Let's take some questions, Andrew.

speaker
Operator

Yes, sir. We will now begin the question and answer session. To ask a question, you may press star then 1 on your telephone keypad. If you're using a speakerphone, please pick up your handset before pressing the keys. If at any time your question has been addressed and you would like to withdraw your question, please press star then two. At this time, we will pause momentarily to assemble our roster. The first question comes from Trevor Cranston with JMP Securities. Please go ahead.

speaker
Trevor Cranston

Hey, thanks. You guys talked a little bit about the pending sales of the failed bank portfolios. And you briefly mentioned the prospect of another bank selling assets.

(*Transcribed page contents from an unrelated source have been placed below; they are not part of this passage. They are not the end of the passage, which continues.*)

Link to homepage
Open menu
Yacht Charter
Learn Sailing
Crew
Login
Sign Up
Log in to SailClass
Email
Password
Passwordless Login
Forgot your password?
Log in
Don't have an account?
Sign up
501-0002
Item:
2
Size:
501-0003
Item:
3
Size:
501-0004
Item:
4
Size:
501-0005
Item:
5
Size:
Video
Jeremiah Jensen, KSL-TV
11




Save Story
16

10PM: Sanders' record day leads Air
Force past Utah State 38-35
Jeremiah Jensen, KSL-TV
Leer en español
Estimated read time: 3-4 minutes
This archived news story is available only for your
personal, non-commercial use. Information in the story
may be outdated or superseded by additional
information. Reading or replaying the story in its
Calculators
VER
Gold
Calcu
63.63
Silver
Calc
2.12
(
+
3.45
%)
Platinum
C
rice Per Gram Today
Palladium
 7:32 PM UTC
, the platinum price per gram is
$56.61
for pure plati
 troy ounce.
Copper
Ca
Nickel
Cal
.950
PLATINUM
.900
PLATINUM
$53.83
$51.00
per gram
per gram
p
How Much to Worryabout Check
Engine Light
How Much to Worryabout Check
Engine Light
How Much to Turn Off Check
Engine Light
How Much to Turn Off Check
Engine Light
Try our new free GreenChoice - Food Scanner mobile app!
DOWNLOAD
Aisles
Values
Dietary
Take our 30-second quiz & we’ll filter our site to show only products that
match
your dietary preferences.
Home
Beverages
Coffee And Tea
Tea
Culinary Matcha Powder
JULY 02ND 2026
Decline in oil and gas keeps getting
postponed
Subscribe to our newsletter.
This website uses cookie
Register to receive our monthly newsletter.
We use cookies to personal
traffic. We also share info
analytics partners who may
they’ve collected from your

Can you comment in general on how you guys are thinking about the potential risk of maybe some other banks needing to sell MBS as a risk on top of the sales that we already know about happening?

speaker
Buckler

Thanks. Good morning. It's Jeff Zimmer here. Thanks for dialing in. As long as volatility stays where it is and the Federal Reserve continues to tighten, which we do expect another 25 basis points at the next meeting, there is risk of a bank having to sell more assets. And we are distinctly aware of that. And that's why we continue to keep large amounts of liquidity on hand, as Scott mentioned in his comments. And we will continue to approach the mortgage market as a long-term investor, and we will take advantage of some of these wider spreads. And we also have dry powder if we want to use it. But we are very aware that there are risks out there.

speaker
Trevor Cranston

Okay, got it. And then it looks like you guys added some swaps during the quarter. Can you just give the details on kind of what the maturity of the newly added swaps was?

speaker
Buckler

Sure. And this is Jeff. It's interesting because we were talking about this in our board meeting the other day. So there's two things going. The average weighted maturity of our OTC swaps is 75 months right now. But we have been managing off of OTC swaps over to exchange trade swaps, and they're a little shorter that we've been putting on, partly because they're much lower haircuts and marked. you could perhaps provide some detail on the recent exchange traded swaps that we put on the books.

speaker
Jeff

Sure. So, yeah, the cleared swaps are, you know, one to three-year swaps we put on, really to protect the front end of the curve. The bilateral swaps, the existing book is mainly longer term. Okay. Got it. Thank you.

speaker
Operator

Thank you. The next question comes from Doug Harder with Credit Suisse. Please go ahead.

speaker
Doug Harder

Thanks. You just mentioned keeping dry powder. I guess, how would you size the amount of dry powder in terms of leverage that you think you could add, and what would be the conditions that would cause you to want to deploy some of that dry powder?

speaker
Buckler

Thank you, and thanks for continuing to write about Armour. We appreciate that, and we wish you the best of luck with the Credit Suisse merger. A couple things. You're very welcome. A couple things here. We have probably another full turn of capabilities to invest in mortgage-backed securities. I think our team would rather see it slightly tighter, and that would indicate that the market in general is now willing to, or has accepted the fact that many of the securities that are for sale have been absorbed into the pricing structure of the MBS market. So if it widens a little bit more, we'll be there to watch and perhaps invest at that point. But we want to see others invest. It is our belief that we're not going to see large bank investing, Doug, that the best thing is going to come from privately managed funds or hedge funds, but not banks. So we're going to be aware. We talk to our counterparties on the street. We get a general feeling of, who's now involved in the market, where things are, and then we'll deploy some money. I suspect that that's not this month. It is a longer-term perspective, and it will be over the next couple quarters. So I hope that answers your question.

speaker
Doug Harder

Yeah, absolutely. And then just on the funding market, you know, kind of what are you seeing kind of around, you know, debt ceiling, debate, anything around those maturities, and, you know, how does Buckler, you know, does Buckler help? kind of in that context.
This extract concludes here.